Astonishingly, as a consequence, the official CCTV invited Yuan to be a speaker on the popular history program Lecture Room. They even allowed him to give extended lectures on the Song dynasty and the contemporary history of the PRC—an extremely sensitive topic.
But Yuan mixes official textbook content with his own interpretation and speaks the truth in a frank and joyful way. For example, in his July 2011 lecture on Mao Zedong, he compared Mao to Hitler and Stalin and described the Cultural Revolution as the darkest era in human history. “Mao Zedong’s greatest contribution was his death in 1976,” Yuan said. “Should he have died in 1949 or even 1959, history would look totally different.”
Yuan has also told his students that Mao’s scientific knowledge was at the level of a 4th grader, adding that people could cheat him with all kinds of lies about agriculture and steel production. Furthermore, according to Yuan, Mao was an IBM—“an international big mouth”—who said that 95% of China’s 600 million citizens were good; only 5%, or 30 million people, were bad and needed to be eliminated.

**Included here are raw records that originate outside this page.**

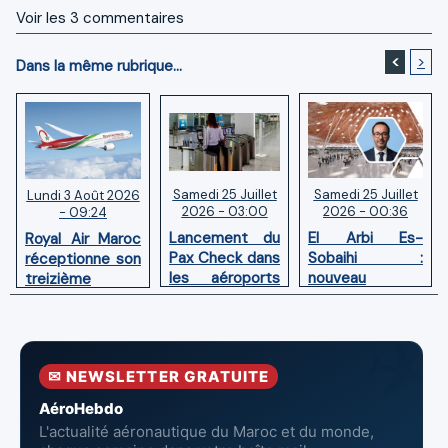
Voir les
3
commentaires
<
>
Dans la même rubrique...
Samedi 25 Juillet
Samedi 25 Juillet
Lundi 3 Août 2026
2026 - 03:00
2026 - 00:36
- 09:24
Lancement du
El Arbi Es-
Royal Air Maroc
Pax Check dans
Sobaihi :
réceptionne son
les aéroports
nouveau
treizième
du Maroc
directeur à la
Boeing 787
tête de
Dreamliner
l’Aéroport
Mohammed V
✉ NEWSLETTER GRATUITE
de Casablanca
AéroHebdo
L'actualité aéronautique du Maroc et du monde,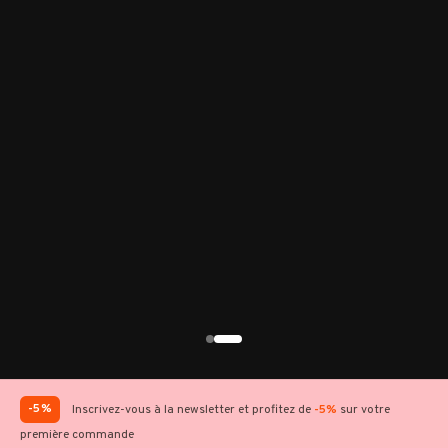
-5%
Inscrivez-vous à la newsletter et profitez de
-5%
sur votre
première commande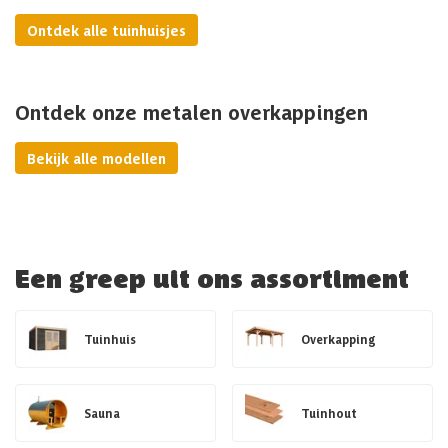
Ontdek alle tuinhuisjes
Ontdek onze metalen overkappingen
Bekijk alle modellen
Een greep uit ons assortiment
Tuinhuis
Overkapping
Sauna
Tuinhout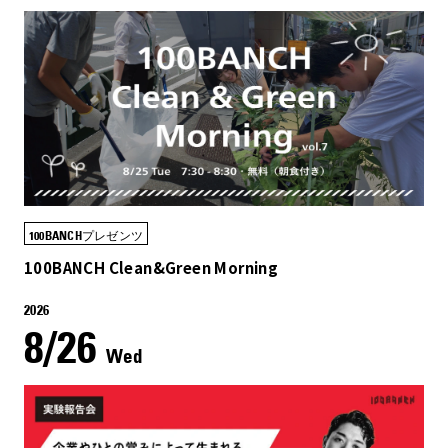
100BANCHプレゼンツ
100BANCH Clean&Green Morning
2026
8/26
Wed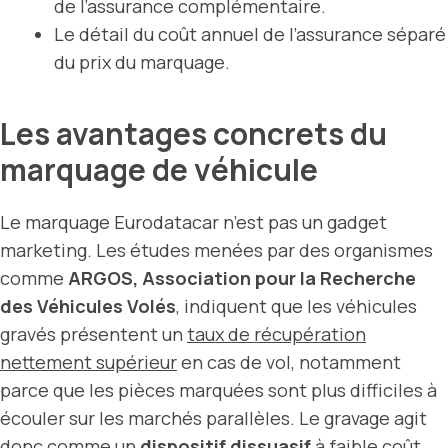
de l’assurance complémentaire.
Le détail du coût annuel de l’assurance séparé
du prix du marquage.
Les avantages concrets du
marquage de véhicule
Le marquage Eurodatacar n’est pas un gadget
marketing. Les études menées par des organismes
comme
ARGOS, Association pour la Recherche
des Véhicules Volés
, indiquent que les véhicules
gravés présentent un
taux de récupération
nettement supérieur
en cas de vol, notamment
parce que les pièces marquées sont plus difficiles à
écouler sur les marchés parallèles. Le gravage agit
donc comme un
dispositif dissuasif
à faible coût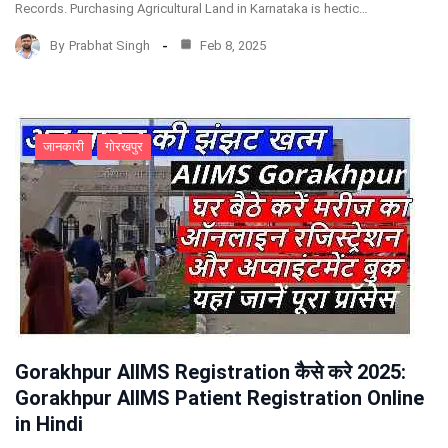
Records. Purchasing Agricultural Land in Karnataka is hectic…
By
Prabhat Singh
Feb 8, 2025
जानकारी
गोरखपुर
Gorakhpur AIIMS Registration कैसे करे 2025:
Gorakhpur AIIMS Patient Registration Online
in Hindi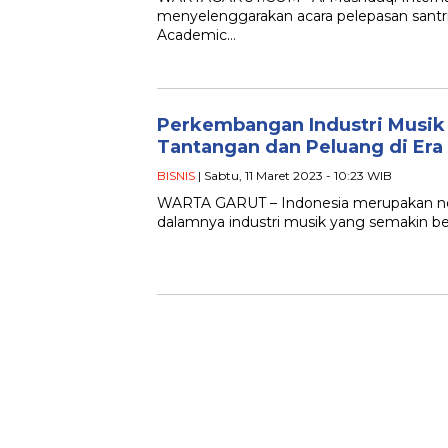
menyelenggarakan acara pelepasan santr
Academic…
Perkembangan Industri Musik 
Tantangan dan Peluang di Era 
BISNIS
| Sabtu, 11 Maret 2023 - 10:23 WIB
WARTA GARUT – Indonesia merupakan neg
dalamnya industri musik yang semakin 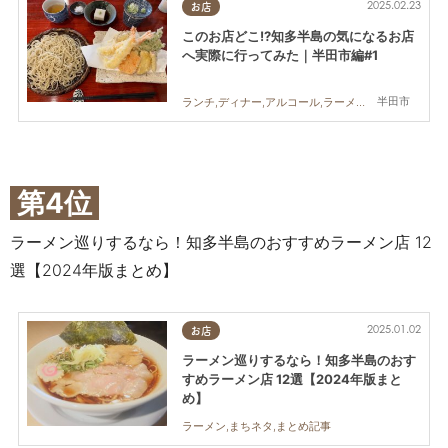
2025.02.23
お店
このお店どこ!?知多半島の気になるお店
へ実際に行ってみた｜半田市編#1
半田市
ランチ,ディナー,アルコール,ラーメン,カフェ,スイーツ,テイクアウト,まちネタ,まとめ記事,行ってみたレポ
第4位
ラーメン巡りするなら！知多半島のおすすめラーメン店 12
選【2024年版まとめ】
2025.01.02
お店
ラーメン巡りするなら！知多半島のおす
すめラーメン店 12選【2024年版まと
め】
ラーメン,まちネタ,まとめ記事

It’s hard to say whether Yuan’s teaching helps his students pass their examinations, but he does inspire young people to think undogmatically. He tells his students that both the textbooks and People’s Daily are mostly lies. The latter will only be quoted by the media in two countries: North Korea and Iran. As for the history textbook, since he was involved in editing it, he knows what he’s talking about.
Certainly, it’s incredible that Yuan has not been arrested for his “anti-party, anti-state” speeches, although he has drawn attention from officials and was threatened by some “patriotic, enraged youth,” who claimed that he defecated on their beloved “motherland.”
After he became famous in 2008, Yuan published two history books: Wind and Cloud of the Two Song Dynasties (Shanxi Normal University Press, 2009) and History is Just a Game (2009-2010), which is about contemporary China. He was accused of plagiarism and was involved in a lawsuit. Still, he earned much money through his royalties and is now on the list of the wealthiest people in China.
Yuan is a product of China’s chaotic, yet creative society. His knowledge and education are not perfect; even his straightforward critiques, although honest and inspiring, are not always tenable. Nevertheless, it is a positive sign for China that a teacher such as Yuan Tengfei can maintain his position disseminating free spirit in the dawn of darkness.
Updated on September 12, 2020
It is quite a miracle that Yuan Tengfei despite his sharp critic and history interpretation, which is divergent to the official one, is still a free man in China. He even enjoys the popularity in the public. He could travel to Taiwan and the USA in recent years. On November 23, 2019, he gave an open speech in New York. He said the past decade was not easy for him to stand against the pressure from the authority, yet he survived. He makes his living by giving public talks and publishing books.